Article: As a geneticist, I will not mourn 23andMe and its jumble of useless health information

Sly Saint

Senior Member (Voting Rights)
23andMe provided information purporting to be about your personal health and ancestry. All you had to do was spit in a tube and give them some money, and in return you’d get a very glossy map of your genetic genealogy, and some info on the probability that you like the taste of coriander, or your skin flushes when you’re drunk, or whether you have sticky or wet earwax, or your eye colour – things you might have already known, if you have ever looked in a mirror, or stuck your finger in your ear. If you look carefully, they did give solid info on the science underlying the results, but who reads the small print?

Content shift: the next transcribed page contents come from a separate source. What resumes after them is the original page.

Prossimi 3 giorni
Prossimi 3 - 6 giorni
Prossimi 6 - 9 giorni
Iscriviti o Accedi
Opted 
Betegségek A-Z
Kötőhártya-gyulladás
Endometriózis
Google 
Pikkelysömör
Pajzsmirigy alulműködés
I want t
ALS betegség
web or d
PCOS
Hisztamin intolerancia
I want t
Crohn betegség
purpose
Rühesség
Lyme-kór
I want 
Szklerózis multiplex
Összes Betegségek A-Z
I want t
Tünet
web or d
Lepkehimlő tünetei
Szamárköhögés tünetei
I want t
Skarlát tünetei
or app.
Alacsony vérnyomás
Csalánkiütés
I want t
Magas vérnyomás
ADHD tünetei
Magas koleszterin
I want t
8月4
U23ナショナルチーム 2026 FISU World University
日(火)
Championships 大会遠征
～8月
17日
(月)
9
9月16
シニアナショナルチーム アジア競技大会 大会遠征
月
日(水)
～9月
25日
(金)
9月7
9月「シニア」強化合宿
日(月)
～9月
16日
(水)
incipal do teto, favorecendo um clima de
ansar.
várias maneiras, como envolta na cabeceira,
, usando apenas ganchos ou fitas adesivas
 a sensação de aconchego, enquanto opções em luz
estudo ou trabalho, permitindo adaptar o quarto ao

Your DNA is your most private data. The billions of letters of genetic code in your cells are unique to you, and always will be, in the whole history and future of humankind, even if you are an identical twin. It contains the history of your family, of our species, and of life on Earth. It harbours the most personal conceivable information about your family, your life and health. And that is what 23andMe wanted.
The company has just filed for bankruptcy, and this does not sadden me. It didn’t invent direct-to-consumer genomics, but it made big data big business. The genius of its business model was not simply to get you to volunteer this personal data to a private company, but to persuade you to actually pay to give it to them. It then commercialised your DNA by selling it on to pharmaceutical companies, which would use it to develop drugs, ultimately for profit. It was the type of racket that a mob boss might look on and say: “And this is legal?” There was always an opportunity to opt out, but most people did not, because who reads the small print? And what did you get in exchange? A scientific trinket.

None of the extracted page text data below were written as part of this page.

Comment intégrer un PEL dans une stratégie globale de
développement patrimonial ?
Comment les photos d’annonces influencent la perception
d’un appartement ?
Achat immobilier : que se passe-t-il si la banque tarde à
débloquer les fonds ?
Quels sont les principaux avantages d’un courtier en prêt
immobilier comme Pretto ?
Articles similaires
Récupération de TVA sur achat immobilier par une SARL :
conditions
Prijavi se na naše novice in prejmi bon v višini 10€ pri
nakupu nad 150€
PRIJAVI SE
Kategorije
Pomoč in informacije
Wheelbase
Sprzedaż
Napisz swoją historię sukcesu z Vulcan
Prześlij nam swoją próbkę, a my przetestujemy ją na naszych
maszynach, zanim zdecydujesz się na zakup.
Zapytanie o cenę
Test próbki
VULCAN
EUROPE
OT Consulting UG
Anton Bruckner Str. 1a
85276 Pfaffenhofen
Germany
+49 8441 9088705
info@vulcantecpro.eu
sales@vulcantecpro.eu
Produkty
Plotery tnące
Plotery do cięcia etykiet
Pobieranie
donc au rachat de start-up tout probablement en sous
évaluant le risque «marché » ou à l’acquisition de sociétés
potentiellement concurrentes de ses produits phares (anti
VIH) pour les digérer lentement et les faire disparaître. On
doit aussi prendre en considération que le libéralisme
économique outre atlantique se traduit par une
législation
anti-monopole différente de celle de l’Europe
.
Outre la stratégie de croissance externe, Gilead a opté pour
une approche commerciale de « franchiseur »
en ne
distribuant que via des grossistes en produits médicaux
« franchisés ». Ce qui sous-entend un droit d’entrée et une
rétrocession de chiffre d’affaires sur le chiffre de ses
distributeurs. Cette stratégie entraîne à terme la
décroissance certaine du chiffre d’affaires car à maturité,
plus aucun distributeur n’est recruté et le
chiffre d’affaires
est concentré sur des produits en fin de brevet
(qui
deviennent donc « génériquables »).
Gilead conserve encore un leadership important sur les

As a geneticist, I will not mourn 23andMe and its jumble of useless health information
 
Important to know that a lot of people are advising anyone with 23andme data to log in and get it deleted, for fear of where it might end up. The BBC reported that some users were having problems (possibly due to high traffic on the site), so I went onto the site at 7am when I thought it would be quieter and got through the process with no problem. (Just do a websearch on 'how to delete 23andme data' to find out how to do it.)
 
IIRC, the same happened to Ancestry.com. Some hedge fund bought the company and who knows what they did with the data.

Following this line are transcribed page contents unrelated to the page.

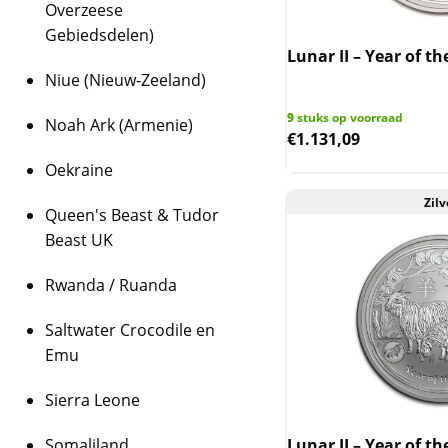
Overzeese
Gebiedsdelen)
Lunar II – Year of th
Niue (Nieuw-Zeeland)
9
stuks op voorraad
Noah Ark (Armenie)
€
1.131,09
Oekraine
Zilv
Queen's Beast & Tudor
Beast UK
Rwanda / Ruanda
Saltwater Crocodile en
Emu
Sierra Leone
Somaliland
Lunar II – Year of th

I had a full genome done through Nebula, gift from my ex who tried to help me for a while but gave up so no use for it anymore, and I had it deleted in full as well. It'll be cheaper as time goes on anyway, so if there's a real need for it it's not an issue. Nothing is lost.
 
It'll be cheaper as time goes on anyway, so if there's a real need for it it's not an issue. Nothing is lost.
The tech they are going to use for SequenceME starts at ~$800 for whole genome sequencing and takes 72 hrs.

Which is mindblowing when you consider that The Human Genome project took 13 years (1990-2003) for 92 % and cost $2.7 billions.